Installation and usage

Getting Started

Make sure you have installed the NVIDIA driver installed on the host system
Docker

Spawning and running the container

docker compose up -d

Usage

docker compose exec python /bin/bash

Producing example data

Before running any models you can create a small example data set to test the execution of the models before running them with the bigger RecSysChallenge data sets.

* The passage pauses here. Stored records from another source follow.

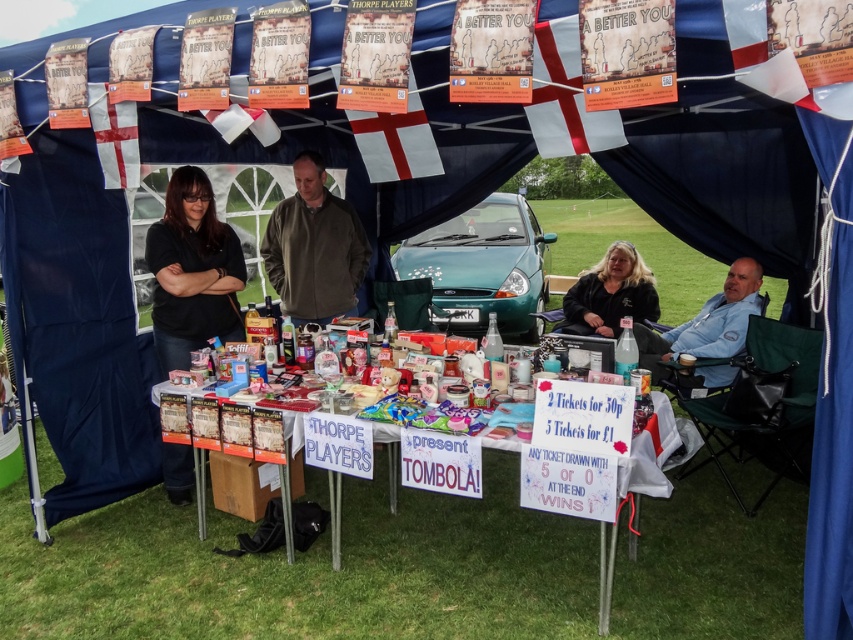 Question: Estimate the real-world distances between objects in this image. Which object is closer to the blue fabric chair at right?

Choices:
 (A) black matte shirt at left
 (B) metallic silver table at center

Answer: (B)

Question: In this image, where is black matte shirt at left located relative to black fabric at center?

Choices:
 (A) above
 (B) below

Answer: (A)

Question: Can you confirm if green metallic car at center is positioned to the right of blue fabric chair at right?

Choices:
 (A) yes
 (B) no

Answer: (B)

Question: Is metallic silver table at center to the left of black matte shirt at left from the viewer's perspective?

Choices:
 (A) no
 (B) yes

Answer: (A)

Question: Which of these objects is positioned farthest from the blue fabric chair at right?

Choices:
 (A) black matte shirt at left
 (B) green metallic car at center
 (C) metallic silver table at center

Answer: (A)

Question: Estimate the real-world distances between objects in this image. Which object is farther from the green fleece jacket at center?

Choices:
 (A) black fabric at center
 (B) black matte shirt at left

Answer: (A)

produce-example-data --data-path <target-location-for-csv-files>

Running a single model

To run an individual model, run:

run-single-model --data-path <path-to-csv-files-directory> --train-file <training-data-file> --test-file <test-data-file> --subm-file <submission-file-to-be-created> --model-name <name-of-model>

E.g.:

run-single-model --data-path data --train-file train_example.csv --test-file test_example.csv --subm-file subm_example.csv --model-name random

To see what models are available, run:

run-single-model --help

Note, that some models need a different set of training data. For example, the nn-item model relies on the item_metadata.csv as input.

Running all models

You can run all models at once. This might take a while and the name of the submission files will be inferred from the model names. To do so, run:

run-all-models --data-path <path-to-csv-files-directory> --train-file <training-data-file> --test-file <test-data-file> --meta-file <item-metadata-file>